И все же земная карьера Симонова и его воплощения на сцене Пушкинского театра находились в прямой зависимости от земного театрального бога и законодателя - главного режиссера театра Л. С. Вивьена.

Только одно перечисление блестящих имен в коллекции Пушкинского 50-х гг. поражает обилием известных и любимых имен. При ближайшем рассмотрении хорошими артистами оказывались и те, кто не был так уж знаменит, кто занимал довольно скромное, но совершенно определенное место в труппе. Когда я волею судьбы попала в Пушкинский, он был полон хороших актеров.

Спектаклей хороших уже было мало, они кончались, уходили, казались старомодными, они не говорили языком шестидесятых, театр терял свою публику. Но актеры, их основная играющая часть, были блестящими - живыми и свободными. Удивляла кажущаяся легкость их сценического существования - их мажорность, звонкость, игривость. Отсутствие видимых усилий озадачивало и даже разочаровывало. Я тогда преувеличивала значение страсти и почти не знала секретов ремесла. Я слишком рассчитывала на усилия души и еще почти не понимала значения школы,

О школе как о постоянном существовании в системе определенных требований, умений и стилевых признаков я ведать не ведала. Имела расхожие поверхностные знания о театрах "представления" и "переживания", а также неопределенные сведения о том, что Черкасов, к примеру, тяготеет к театру "представления", а Толубеев - "переживания", но даже крохотный лучик понимания еще не озарял этой проблемы.

Черкасов был так велик, что не имело ни малейшего значения, "переживание" это или "представление".

Я помнила "Бег", где восторг от Черкасова-Хлудова и тоска по Хлудову или вместе с Хлудовым перевалили за пределы просто впечатления от спектакля. Так и горит в моей памяти черный крест его фантастической фигуры, и звучит гнусавая, затрудненная страданиями речь - миф, а не образ!

Я уже не застала в театре Черкасова, Скоробогатова. Леонид Сергеевич Вивьен умер через год после моего поступления. Театр скорбел, но я не почувствовала ничего. "Если бы молодость знала!.."
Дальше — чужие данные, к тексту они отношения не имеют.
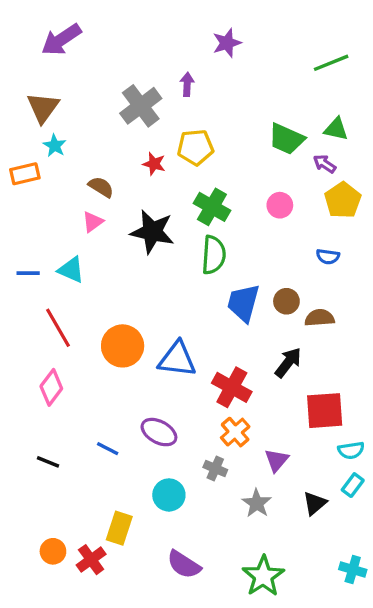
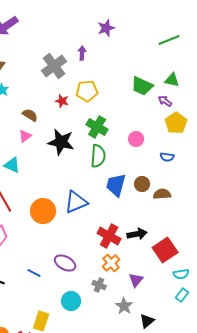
pink circle: (280, 205) -> (136, 139), moved
blue triangle: (177, 359) -> (76, 202), moved, turned -30
black arrow: (288, 363) -> (137, 234), moved, turned 42
red square: (325, 411) -> (165, 250), turned -30
black triangle: (315, 503) -> (147, 321), moved

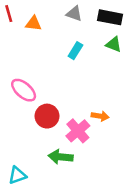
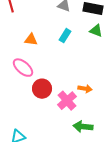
orange triangle: (33, 23) -> (31, 40), moved
green arrow: (61, 157) -> (83, 127), moved

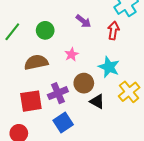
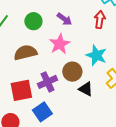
purple arrow: (83, 21) -> (64, 19), moved
pink star: (71, 54) -> (60, 44), size x1.5
blue square: (63, 122) -> (42, 112), moved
Вторая половина это знаменитого изречения в этом случае недействительна. Старость могла! Теперь я точно знаю! На обретение этого знания ушло более половины прожитой жизни. Довольно скоро мой недостаточный профессионализм стал открываться мне, высокомерие отваливаться, как куски коросты, и я исподтишка начала подсматривать за теми, кого видела вокруг себя на репетициях и спектаклях. Иных я страстно полюбила и до сих пор считаю их "моими университетами".

Еще один великий, так занимавший мое воображение в Омске своей простой, но звучной фамилией, Юрий Владимирович Толубеев в реальности оказался человеком невысокого роста, круглоголовым, плотным. Он весело и вежливо отвечал, когда я с ним здоровалась, долго, по-видимому, не зная, кто эта чрезмерно почтительная девица. Я никогда не поведала ему об омском мальчишке, бубнившем влюбленно "Толубеев, Толубеев!..", о себе, для которой это имя было, как пароль, как "Сезам, отворись!" в далекий прекрасный мир Ленинграда и его Пушкинского театра. Тогда такой диалог между мной и Юрием Владимировичем представлялся мне дикой фамильярностью, даже нелепостью.
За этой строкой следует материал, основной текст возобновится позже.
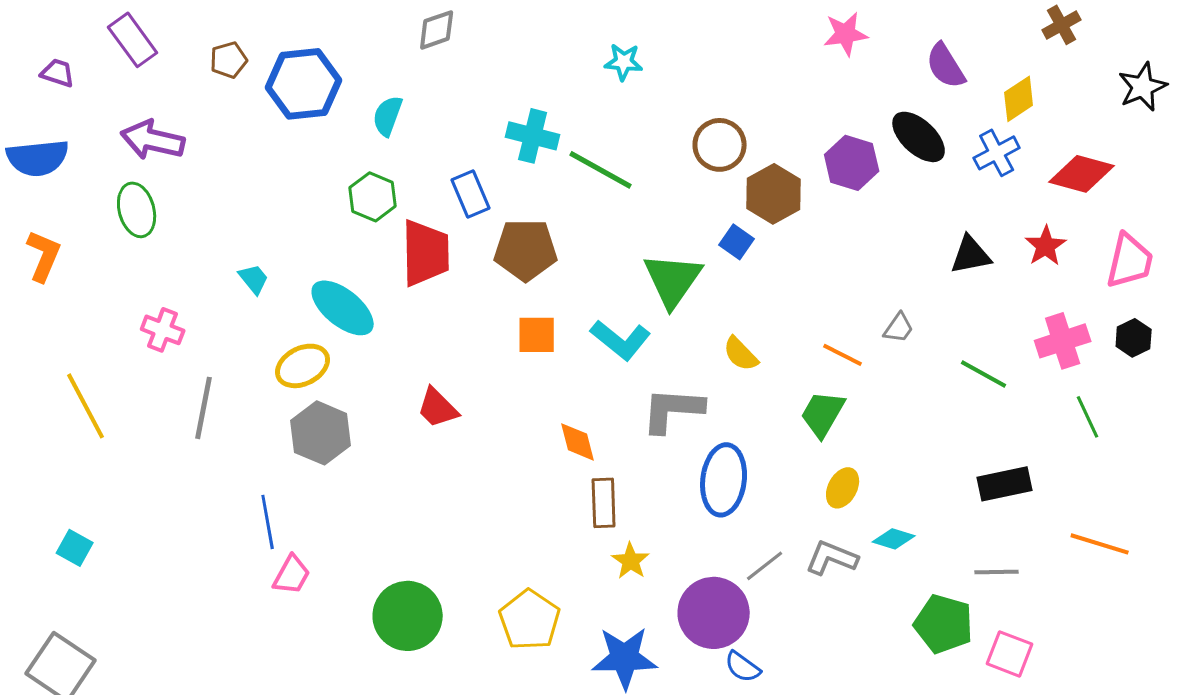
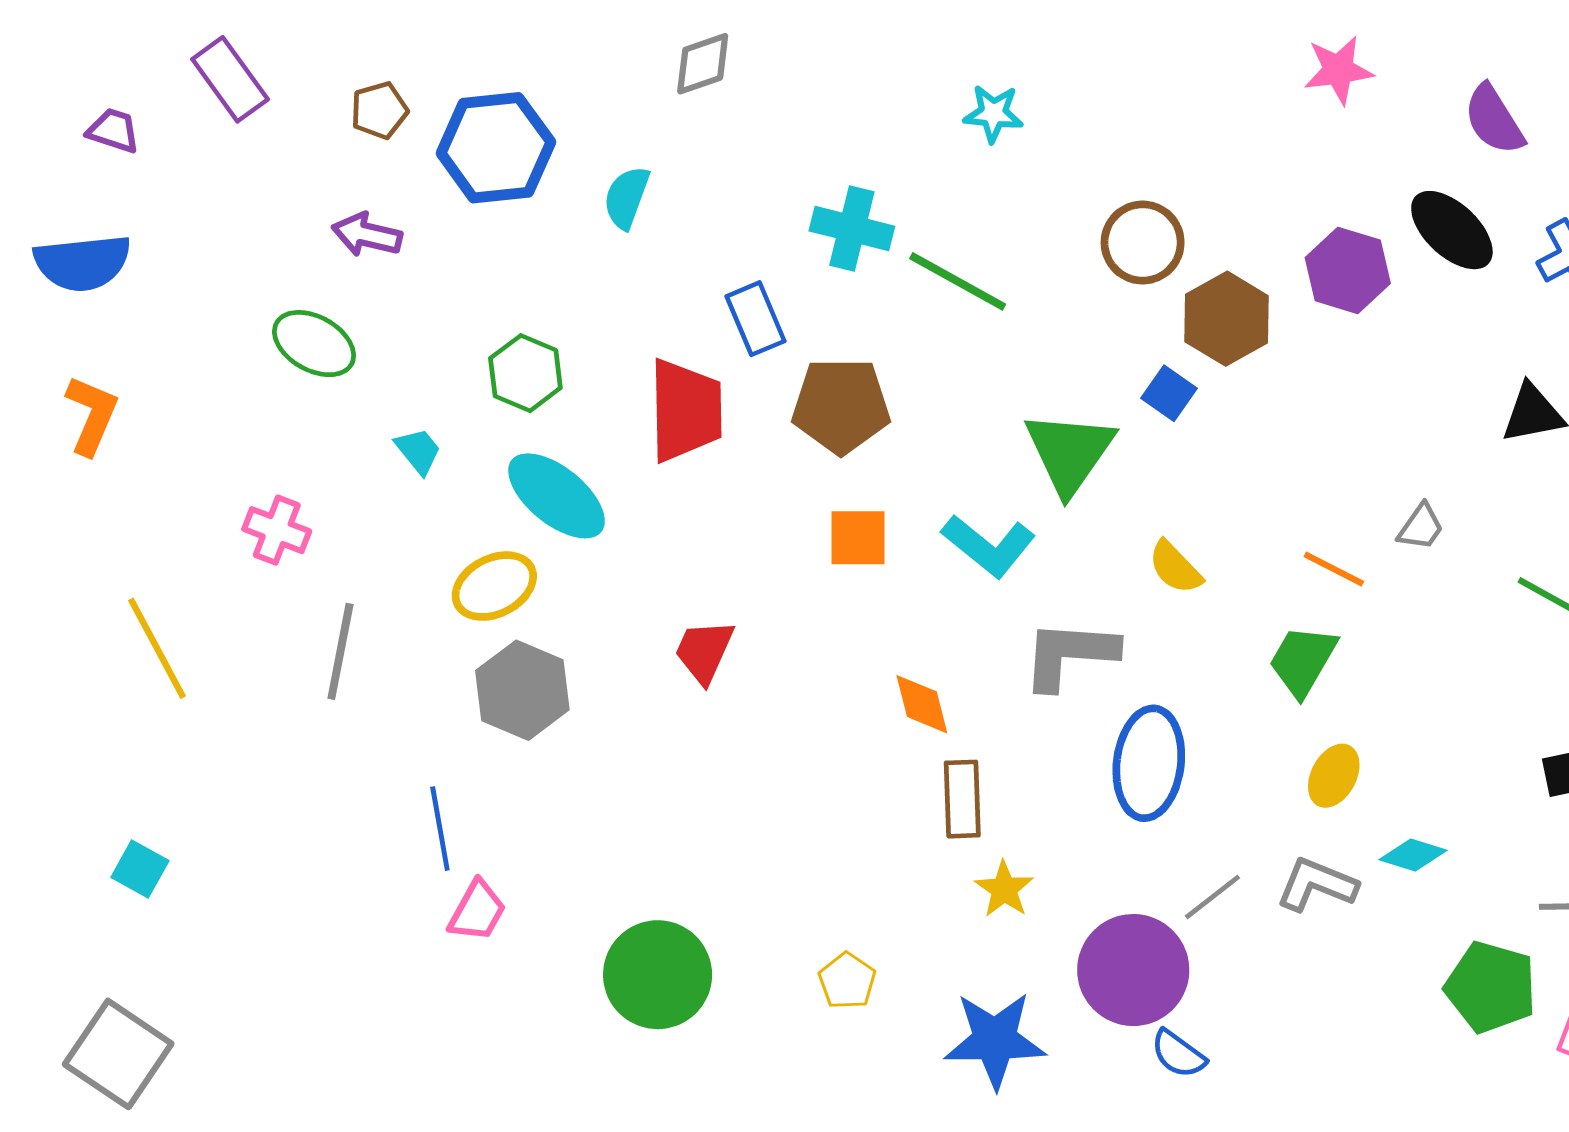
purple arrow: (153, 140) -> (367, 235), moved, size x0.7
green hexagon: (373, 197) -> (525, 373), moved
green ellipse: (137, 210) -> (314, 344), moved, turned -46
red trapezoid: (438, 408) -> (704, 651), turned 69
yellow pentagon: (530, 620) -> (847, 981), size x0.6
Более всего меня поразил его голос. Раньше говорили о хороших актерских голосах - "орган". Так вот у Толубеева был поистине орган! Мне кажется, едва зайдя в театр, можно было знать, здесь ли он, - такое это было богатое и всепроникающее природное устройство - его голос! Теплый, хрипловатый, мощный и ласковый одновременно.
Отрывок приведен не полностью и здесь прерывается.